If what mothers mean by a
_good_ match, is the alliance of a man of position and means--or let
them throw intellect, manners, and personal advantages into the same
scale--if this be all, then we grant the daughter of cultivated
imagination may not be manageable, will probably be obstinate. "We hope
she will be obstinate enough. [Footnote: Let women who feel the wrongs
of their kind teach women to be high-minded in their relation to men,
and they will do more for the social elevation of women, and the
establishment of their rights, whatever those rights may be, than by any
amount of intellectual development or assertion of equality. Nor, if
they are other than mere partisans, will they refuse the attempt because
in its success men will, after all, be equal, if not greater gainers, if
only thereby they should be "feelingly persuaded" what they are.] But
will the girl be less likely to marry a _gentleman_, in the grand old
meaning of the sixteenth century? when it was no irreverence to call our
Lord
"The first true gentleman that ever breathed;"

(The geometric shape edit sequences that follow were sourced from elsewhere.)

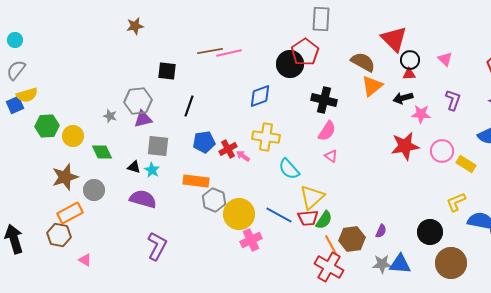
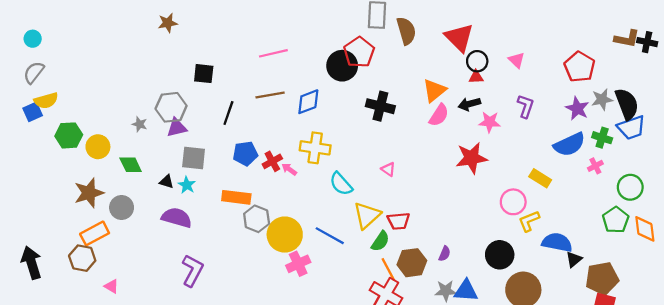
brown line: (210, 51) -> (270, 95), moved
brown semicircle: (363, 62) -> (406, 31), moved, turned 45
pink semicircle: (327, 131) -> (439, 115), moved
pink circle: (442, 151) -> (513, 202), moved
red trapezoid: (308, 218) -> (398, 221), moved

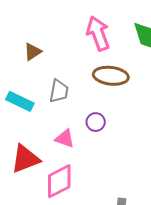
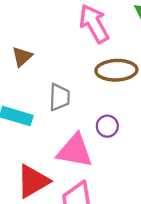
pink triangle: (65, 139) -> (75, 151), size x1.6

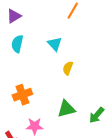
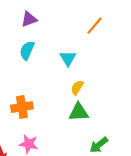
green triangle: (66, 109) -> (79, 112), moved

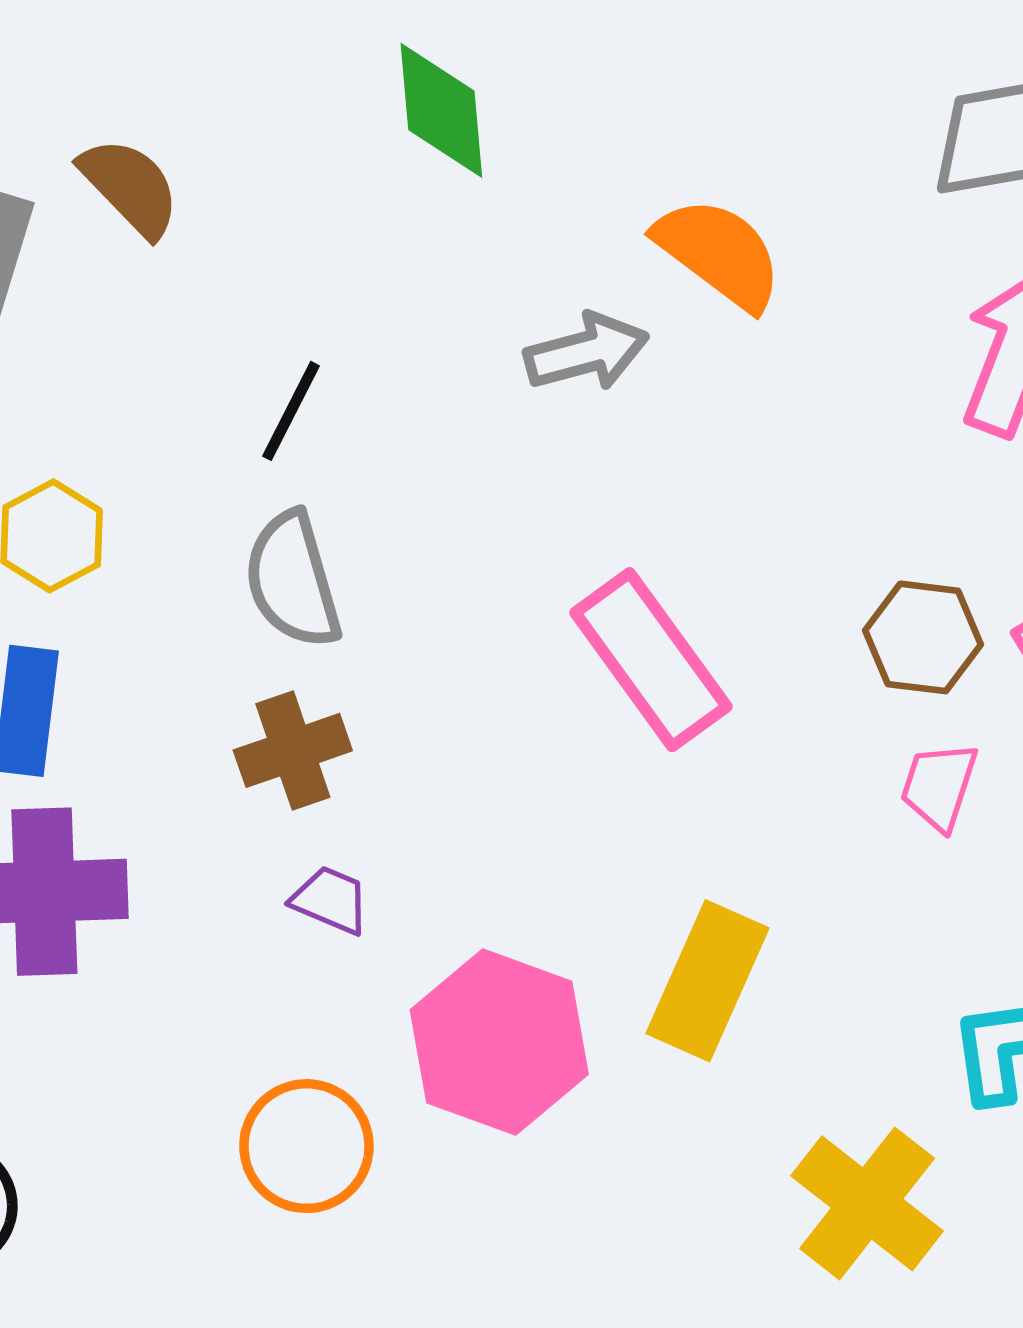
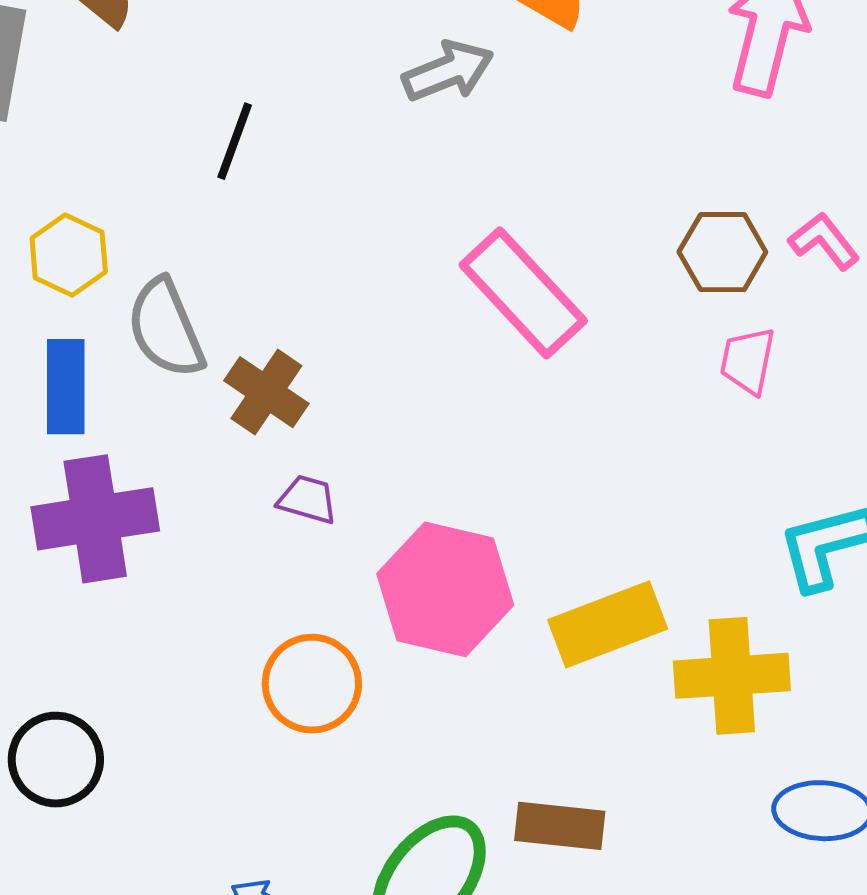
gray semicircle: (293, 580) -> (166, 328), moved
brown cross: (293, 750) -> (266, 392), turned -30
yellow rectangle: (708, 981) -> (608, 624), moved, turned 52
yellow cross: (867, 1203) -> (732, 676), turned -35

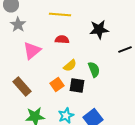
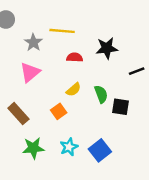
gray star: (18, 24) -> (33, 42), moved
red semicircle: (62, 40) -> (75, 57), moved
black square: (77, 86) -> (121, 107), moved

or in that of the fourteenth?--when Chaucer teaching "whom is worthy to
be called gentill," writes thus:--
"The first stocke was full of rightwisnes,
Trewe of his worde, sober, pitous and free,
Clene of his goste, and loved besinesse,
Against the vice of slouth in honeste;
And but his heire love vertue as did he,
He is not gentill though he rich seme,
All weare he miter, crowne, or diademe.